YOUR TASK. The expected answer is every line of the material that contains the word "product".

RECORDS FOR THIS EXERCISE.
↓↓↓

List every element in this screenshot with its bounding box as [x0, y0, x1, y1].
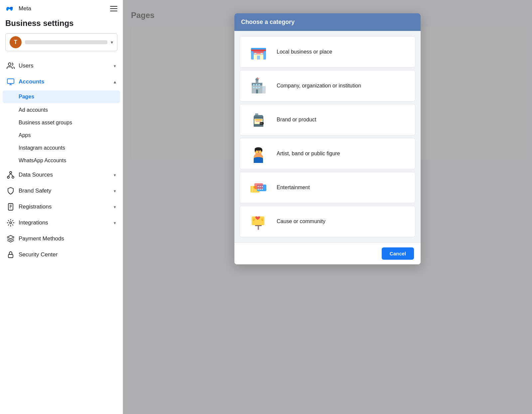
svg-rect-46: [260, 123, 261, 124]
account-name-placeholder: [25, 40, 107, 44]
accounts-icon: [7, 78, 15, 86]
business-settings-title: Business settings: [0, 19, 123, 28]
sidebar-item-payment-methods[interactable]: Payment Methods: [0, 231, 123, 247]
category-label-company: Company, organization or institution: [277, 83, 361, 89]
modal-body: Local business or place: [234, 31, 421, 242]
users-chevron-icon: ▾: [114, 64, 116, 69]
category-label-local-business: Local business or place: [277, 49, 332, 55]
svg-rect-19: [257, 56, 260, 60]
svg-rect-66: [262, 189, 263, 190]
security-center-icon: [7, 251, 15, 259]
sidebar-item-brand-safety[interactable]: Brand Safety ▾: [0, 183, 123, 199]
category-label-artist: Artist, band or public figure: [277, 151, 340, 157]
sidebar-subitem-apps[interactable]: Apps: [0, 129, 123, 142]
chevron-down-icon: ▾: [111, 40, 113, 45]
svg-rect-64: [258, 189, 259, 190]
meta-logo-icon: [5, 5, 16, 12]
svg-rect-31: [258, 84, 260, 85]
account-selector[interactable]: T ▾: [5, 33, 117, 51]
category-item-brand[interactable]: Brand or product: [240, 104, 415, 135]
data-sources-chevron-icon: ▾: [114, 173, 116, 178]
sidebar-subitem-instagram-accounts[interactable]: Instagram accounts: [0, 142, 123, 154]
svg-rect-52: [256, 151, 258, 153]
svg-rect-62: [260, 186, 261, 187]
modal-title: Choose a category: [241, 19, 295, 25]
sidebar-item-payment-methods-label: Payment Methods: [19, 235, 116, 242]
svg-rect-29: [253, 84, 255, 85]
category-item-company[interactable]: Company, organization or institution: [240, 70, 415, 101]
sidebar-item-accounts[interactable]: Accounts ▴: [0, 74, 123, 90]
svg-point-13: [10, 222, 12, 224]
registrations-icon: [7, 203, 15, 211]
local-business-icon: [247, 42, 270, 62]
svg-rect-38: [263, 89, 264, 90]
svg-rect-69: [255, 225, 262, 226]
integrations-chevron-icon: ▾: [114, 220, 116, 225]
integrations-icon: [7, 219, 15, 227]
sidebar-item-security-center-label: Security Center: [19, 251, 116, 258]
cancel-button[interactable]: Cancel: [382, 247, 414, 260]
svg-point-5: [7, 176, 9, 178]
payment-methods-icon: [7, 235, 15, 243]
sidebar-subitem-pages[interactable]: Pages: [3, 90, 120, 103]
svg-point-0: [8, 63, 11, 66]
modal-footer: Cancel: [234, 242, 421, 264]
category-item-entertainment[interactable]: Entertainment: [240, 172, 415, 203]
svg-point-4: [10, 172, 12, 174]
sidebar-item-brand-safety-label: Brand Safety: [19, 188, 110, 194]
brand-safety-icon: [7, 187, 15, 195]
cause-icon: [247, 211, 270, 231]
category-item-artist[interactable]: Artist, band or public figure: [240, 138, 415, 169]
modal-backdrop: Choose a category: [123, 0, 532, 414]
svg-rect-33: [256, 87, 257, 88]
brand-safety-chevron-icon: ▾: [114, 189, 116, 194]
sidebar-item-integrations[interactable]: Integrations ▾: [0, 215, 123, 231]
registrations-chevron-icon: ▾: [114, 205, 116, 209]
brand-icon: [247, 110, 270, 130]
svg-rect-35: [256, 89, 258, 93]
svg-rect-39: [255, 113, 258, 115]
svg-rect-65: [260, 189, 261, 190]
sidebar-subitem-whatsapp-accounts[interactable]: WhatsApp Accounts: [0, 154, 123, 167]
main-nav: Users ▾ Accounts ▴ Pages Ad accounts Bus…: [0, 58, 123, 265]
users-icon: [7, 62, 15, 70]
modal-header: Choose a category: [234, 13, 421, 31]
svg-rect-34: [258, 87, 260, 88]
hamburger-menu[interactable]: [110, 6, 117, 11]
svg-rect-41: [255, 119, 262, 120]
svg-rect-1: [7, 79, 14, 83]
category-item-local-business[interactable]: Local business or place: [240, 36, 415, 68]
meta-logo-text: Meta: [19, 5, 31, 12]
category-label-brand: Brand or product: [277, 117, 316, 123]
sidebar-item-accounts-label: Accounts: [19, 78, 110, 85]
svg-rect-9: [8, 204, 13, 210]
sidebar-item-data-sources-label: Data Sources: [19, 172, 110, 178]
sidebar-item-security-center[interactable]: Security Center: [0, 247, 123, 263]
accounts-chevron-icon: ▴: [114, 79, 116, 84]
sidebar-subitem-business-asset-groups[interactable]: Business asset groups: [0, 116, 123, 129]
main-content: Pages Choose a category: [123, 0, 532, 414]
category-modal: Choose a category: [234, 13, 421, 264]
avatar: T: [10, 36, 22, 48]
artist-icon: [247, 144, 270, 164]
sidebar-item-registrations[interactable]: Registrations ▾: [0, 199, 123, 215]
svg-rect-63: [262, 186, 263, 187]
sidebar-item-users-label: Users: [19, 63, 110, 69]
sidebar: Meta Business settings T ▾ Users ▾: [0, 0, 123, 414]
svg-rect-50: [255, 149, 256, 152]
sidebar-item-users[interactable]: Users ▾: [0, 58, 123, 74]
svg-rect-32: [253, 87, 255, 88]
sidebar-item-registrations-label: Registrations: [19, 204, 110, 210]
category-label-entertainment: Entertainment: [277, 185, 310, 191]
data-sources-icon: [7, 171, 15, 179]
svg-rect-61: [258, 186, 259, 187]
category-item-cause[interactable]: Cause or community: [240, 206, 415, 237]
svg-point-44: [261, 123, 262, 124]
svg-line-7: [8, 174, 11, 176]
svg-rect-14: [8, 254, 13, 258]
entertainment-icon: [247, 178, 270, 198]
sidebar-subitem-ad-accounts[interactable]: Ad accounts: [0, 104, 123, 116]
sidebar-item-data-sources[interactable]: Data Sources ▾: [0, 167, 123, 183]
meta-logo: Meta: [5, 5, 117, 12]
svg-rect-42: [256, 121, 261, 122]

↑↑↑

RESPONSE BOX.
category-item-brand[interactable]: Brand or product: [240, 104, 415, 135]
category-label-brand: Brand or product: [277, 117, 316, 123]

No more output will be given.